Nicos Panayiotou

Personal information
- Full name: Nicos Panayiotou
- Date of birth: December 6, 1970 (age 55)
- Place of birth: Famagusta, Cyprus
- Height: 1.90 m (6 ft 3 in)
- Position: Goalkeeper

Senior career*
- Years: Team / Apps / (Gls)
- 1987–2004: Anorthosis Famagusta / 293 / (1)
- 2004–2005: AEK Larnaca / 25 / (0)
- 2005–2006: Panachaiki / 24 / (0)
- 2006–2007: Ayia Napa / 23 / (0)
- Total:  / 365 / (1)

International career^{‡}
- 1994–2006: Cyprus / 74 / (0)

Managerial career
- 2009: ASIL
- 2009–2011: Anorthosis (Youth Coach)
- 2011–2013: Cyprus U17
- 2013–2014: Ermis Aradippou
- 2014–2015: Nea Salamina
- 2015–2017: Ermis Aradippou
- 2018: Aris Limassol
- 2022–2023: Ypsonas

= Nicos Panayiotou =

Cypriot footballer (born 1970)

Nicos Panayiotou (born December 6, 1970) is a former international Cypriot football goalkeeper.
He started his career from Anorthosis.

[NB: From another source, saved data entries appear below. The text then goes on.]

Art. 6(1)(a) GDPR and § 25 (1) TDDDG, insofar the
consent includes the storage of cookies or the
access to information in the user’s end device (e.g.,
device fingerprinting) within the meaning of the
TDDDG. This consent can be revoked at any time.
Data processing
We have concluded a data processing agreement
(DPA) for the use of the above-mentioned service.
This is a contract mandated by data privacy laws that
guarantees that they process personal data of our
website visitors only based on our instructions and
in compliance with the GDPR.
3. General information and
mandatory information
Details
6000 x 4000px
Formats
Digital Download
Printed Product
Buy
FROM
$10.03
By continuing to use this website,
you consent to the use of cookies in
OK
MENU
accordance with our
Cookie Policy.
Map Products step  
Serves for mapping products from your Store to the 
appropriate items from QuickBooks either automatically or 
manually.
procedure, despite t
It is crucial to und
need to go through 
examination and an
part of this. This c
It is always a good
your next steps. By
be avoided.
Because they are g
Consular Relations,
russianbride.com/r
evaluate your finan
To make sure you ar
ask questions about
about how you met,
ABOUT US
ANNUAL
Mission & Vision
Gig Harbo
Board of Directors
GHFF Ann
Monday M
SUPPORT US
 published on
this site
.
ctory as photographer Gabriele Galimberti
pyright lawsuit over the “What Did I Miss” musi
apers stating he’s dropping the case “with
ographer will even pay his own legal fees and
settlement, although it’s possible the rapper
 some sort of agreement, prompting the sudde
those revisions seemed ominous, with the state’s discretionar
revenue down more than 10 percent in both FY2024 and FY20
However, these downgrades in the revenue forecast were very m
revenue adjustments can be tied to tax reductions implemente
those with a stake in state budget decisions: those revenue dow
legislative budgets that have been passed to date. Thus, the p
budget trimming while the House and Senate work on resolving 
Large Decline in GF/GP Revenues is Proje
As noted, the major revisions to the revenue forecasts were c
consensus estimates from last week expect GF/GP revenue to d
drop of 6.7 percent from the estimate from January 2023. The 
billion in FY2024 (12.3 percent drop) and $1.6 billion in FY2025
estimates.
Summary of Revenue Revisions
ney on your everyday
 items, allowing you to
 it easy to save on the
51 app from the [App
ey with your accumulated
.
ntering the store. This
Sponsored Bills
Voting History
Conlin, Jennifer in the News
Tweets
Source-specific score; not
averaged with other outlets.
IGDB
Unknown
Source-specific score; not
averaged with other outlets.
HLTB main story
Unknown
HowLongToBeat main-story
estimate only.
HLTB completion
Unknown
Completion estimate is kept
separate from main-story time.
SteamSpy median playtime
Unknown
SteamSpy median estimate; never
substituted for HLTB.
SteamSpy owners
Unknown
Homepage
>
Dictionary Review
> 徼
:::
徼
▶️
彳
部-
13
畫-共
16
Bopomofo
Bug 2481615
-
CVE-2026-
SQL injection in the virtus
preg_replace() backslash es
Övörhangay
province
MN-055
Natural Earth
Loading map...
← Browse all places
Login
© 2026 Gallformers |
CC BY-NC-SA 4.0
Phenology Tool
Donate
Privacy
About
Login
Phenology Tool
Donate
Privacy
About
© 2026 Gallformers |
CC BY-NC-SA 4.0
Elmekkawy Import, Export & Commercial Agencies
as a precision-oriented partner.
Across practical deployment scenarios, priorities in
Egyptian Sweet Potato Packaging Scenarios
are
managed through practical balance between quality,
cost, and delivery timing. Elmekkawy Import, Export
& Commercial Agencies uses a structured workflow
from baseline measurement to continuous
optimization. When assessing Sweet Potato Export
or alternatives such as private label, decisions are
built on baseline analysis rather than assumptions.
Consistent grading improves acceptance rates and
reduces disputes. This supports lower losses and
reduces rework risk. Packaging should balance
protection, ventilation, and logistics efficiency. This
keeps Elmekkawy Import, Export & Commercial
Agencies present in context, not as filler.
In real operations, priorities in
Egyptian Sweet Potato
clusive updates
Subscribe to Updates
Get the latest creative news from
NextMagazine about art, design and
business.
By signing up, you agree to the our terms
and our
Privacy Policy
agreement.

He played there for seventeen years. He was the captain of Anorthosis. Then, he moved to AEK Larnaca where he played for a year and after to Panachaiki for another year and finished his career at 2007 playing for Ayia Napa. He was in charge of Anorthosis's academies.